Se fossero esistiti i forum negli anni '80 si sarebbero lette le stesse litanie di adesso contro gli allenatori scadenti, i dirigenti che non programmano eccetera. Anzi, basta prendere un Superbasket di quell'epoca per trovare 'sti discorsi pari pari. Nonostante all'epoca i nostri clubs dominassero e la nazionale pur non brillando andasse un po' meglio di adesso (anche se in rapporto al numero di nazionali competitive, in epoca di Urss e Jugoslavia unite e di arretratezza del basket in vari paesi, c'è da chiedersi se il classico 5° posto che beccavamo ai tempi non fosse peggio del settimo di quest'anno)...

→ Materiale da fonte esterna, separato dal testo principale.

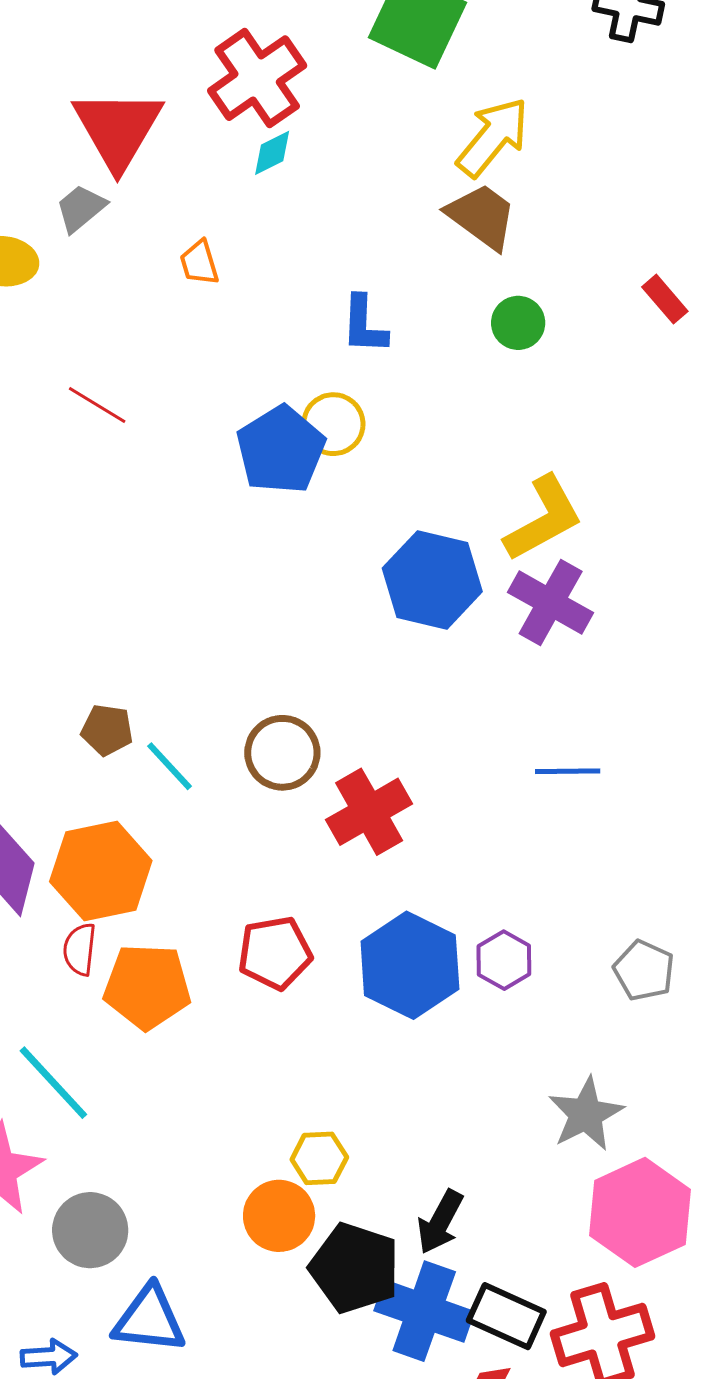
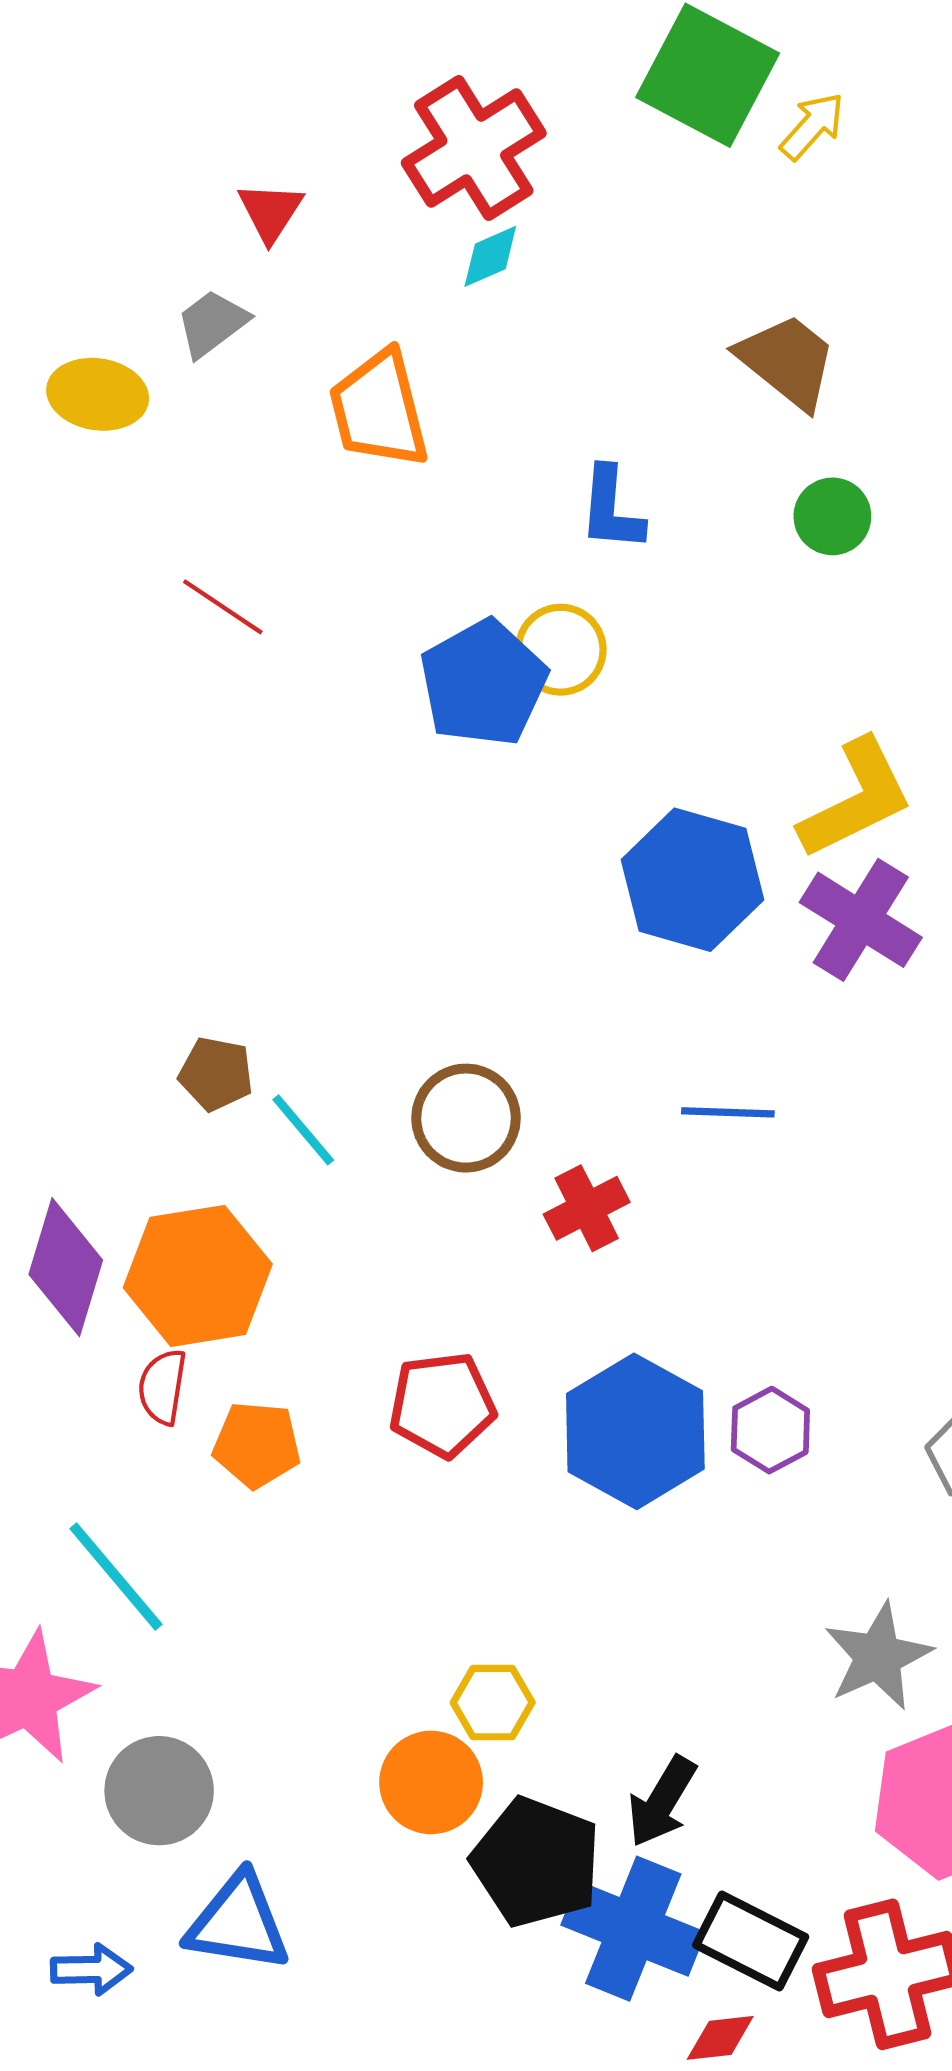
red triangle: (118, 129) -> (270, 212), size x0.5
yellow arrow: (493, 137) -> (812, 126), moved, size x0.6
orange trapezoid: (199, 263) -> (379, 409), size x1.8
blue line: (568, 771) -> (728, 1112), moved
red cross: (369, 812) -> (587, 1208), size x0.7
orange pentagon: (147, 986) -> (257, 1445), size x0.7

Quanto al "largo alle giovani", faccio rispettosamente notare che una dozzina abbondante fra le nostre giovani migliori è andata a svernare in America, quindi è complicato reperire il personale adatto, in contumacia di esso... E a volte anche quando cercano del personale, questo dice di no, come s'intuisce dal caso di Barberis riportato qui nei giorni scorsi, perché le condizioni non sono tali da valere la candela.
Si dice: "ma è colpa del sistema italico che non offre prospettive". Be', si tenga presente che nei giorni scorsi la Federazione francese ha lanciato un appello alla FIBA affinché metta una pezza al drenaggio di giovani talenti da parte delle università americane, perché il famoso Insep (l'istituto di educazione fisica statale dove si plasmano i futuri sportivi francesi di vertice) sta venendo saccheggiato a mani basse, sia tra i maschi che tra le femmine. E stiamo parlando della Francia, che è leader europeo insieme alla Spagna per qualità della formazione e risultati ottenuti.